The series will give students and administrators an opportunity to interact, said Vicky Triponey, vice chancellor for student affairs.
"There has been some concern as I talk to students that the administrators don't care about them," said Triponey, who is also the director of the series. "My hope is that this program will begin to open up the channels of communication between the two."
Morgan Holenbeck, a first semester biology major, said the dinner gave her a chance to make connections with "the movers and shakers." Holenbeck sat next to Jeffrey von Munkwitz-Smith, University registrar. The two talked about early morning classes, college life in a rural area, and his position at the University. After von Munkwitz- Smith explained his duties to Holenbeck and the changes being made in the registrar's office to better help students, the conversation shifted to a discussion of the construction on campus and, as others joined in, the reasons why the students chose UConn over other schools.

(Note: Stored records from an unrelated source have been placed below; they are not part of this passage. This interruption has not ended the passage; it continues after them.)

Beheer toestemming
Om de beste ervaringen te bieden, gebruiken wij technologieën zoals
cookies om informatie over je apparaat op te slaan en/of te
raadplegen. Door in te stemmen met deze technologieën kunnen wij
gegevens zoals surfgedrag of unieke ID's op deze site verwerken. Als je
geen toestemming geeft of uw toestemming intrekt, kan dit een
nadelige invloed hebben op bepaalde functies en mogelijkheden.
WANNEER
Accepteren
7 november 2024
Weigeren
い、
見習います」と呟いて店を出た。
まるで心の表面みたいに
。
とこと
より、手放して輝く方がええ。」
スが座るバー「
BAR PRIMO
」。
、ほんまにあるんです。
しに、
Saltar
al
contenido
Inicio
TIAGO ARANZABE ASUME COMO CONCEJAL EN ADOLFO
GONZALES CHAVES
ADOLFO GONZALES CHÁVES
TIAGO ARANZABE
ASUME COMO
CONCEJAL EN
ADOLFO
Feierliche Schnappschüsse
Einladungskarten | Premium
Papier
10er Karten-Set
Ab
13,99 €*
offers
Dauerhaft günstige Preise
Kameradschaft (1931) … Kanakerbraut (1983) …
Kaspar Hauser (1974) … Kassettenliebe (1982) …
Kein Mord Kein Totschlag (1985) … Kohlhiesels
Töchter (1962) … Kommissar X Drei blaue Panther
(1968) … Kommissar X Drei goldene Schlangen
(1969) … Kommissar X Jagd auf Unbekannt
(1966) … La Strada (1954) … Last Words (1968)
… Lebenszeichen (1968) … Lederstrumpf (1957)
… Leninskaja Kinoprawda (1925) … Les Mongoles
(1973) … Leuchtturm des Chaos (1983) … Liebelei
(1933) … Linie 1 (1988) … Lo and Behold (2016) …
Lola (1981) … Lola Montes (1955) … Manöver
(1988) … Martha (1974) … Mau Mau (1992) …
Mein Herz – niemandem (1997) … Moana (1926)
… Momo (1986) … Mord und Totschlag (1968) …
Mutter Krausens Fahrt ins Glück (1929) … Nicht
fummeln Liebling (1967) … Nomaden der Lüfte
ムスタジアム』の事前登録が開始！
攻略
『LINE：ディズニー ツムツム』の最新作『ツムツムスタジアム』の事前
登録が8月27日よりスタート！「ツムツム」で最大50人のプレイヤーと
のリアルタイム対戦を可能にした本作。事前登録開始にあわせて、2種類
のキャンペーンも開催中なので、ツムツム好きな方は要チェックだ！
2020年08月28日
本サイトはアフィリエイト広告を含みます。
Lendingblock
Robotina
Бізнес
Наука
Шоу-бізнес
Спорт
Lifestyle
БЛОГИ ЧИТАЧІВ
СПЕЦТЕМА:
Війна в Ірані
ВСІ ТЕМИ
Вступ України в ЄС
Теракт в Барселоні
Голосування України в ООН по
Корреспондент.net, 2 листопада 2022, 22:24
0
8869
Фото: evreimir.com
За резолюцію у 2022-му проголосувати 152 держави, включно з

When Triponey asked the students how classes were going, several expressed concern about teaching assistants whose first language is not English. Debbie Brown, a third semester business major, said that for classes like philosophy, which she finds difficult, having a teacher who speaks English as a second language makes the class even harder.
Triponey told students that the University is working on this issue. "There are some theories out there that you should be promoting your best instructors in the freshman and sophomore level," she said, "but what has happened is that we have front-loaded the teaching assistants and the instructors at the lower level, so when you get to your junior and senior years you are in small classes with our best professors."
As for the complaint voiced by some that there is not much to do in Storrs, Triponey said that issue is embedded in student tradition at UConn. But other students she talked to at the table didn't feel strongly.
Brown says she and several people in her dorm are involved in coed basketball and working out at the gym.
"There is always something to do," said Tami Davis, a third semester drama student.
When President Philip Austin joined the group, he told Chris Dutilly, a transfer student from the Waterbury campus, that in four or five years the University should be able to accommodate 25,000 students, and that the quality of instruction will still be offered in classes of sufficiently manageable size.
"A lot of places say that," Austin said, "but a lot of places don't deliver. One of the strong points about UConn is the class size, believe it or not. We have our large lecture sections, like every place, but the class size is significantly smaller on average than our peers."
As Austin continued to discuss the benefits of small class size, two tables away spring weekend dominated the conversation.
One of the things the University is struggling with, said Tom Callahan, associate vice president of governmental and community relations, is "Do you let it go? Will someone get hurt at some point in time? Clearly, we don't want to have a repeat of last year."
The debate about spring weekend continues, notably among members of the Chancellor's Task Force on Community and Civility. Still, Courtney Galla, a fifth semester psychology major, said she found Monday's discussion helpful: "Having the conversation we did about spring weekend and other issues made me feel the administrators care about what we want."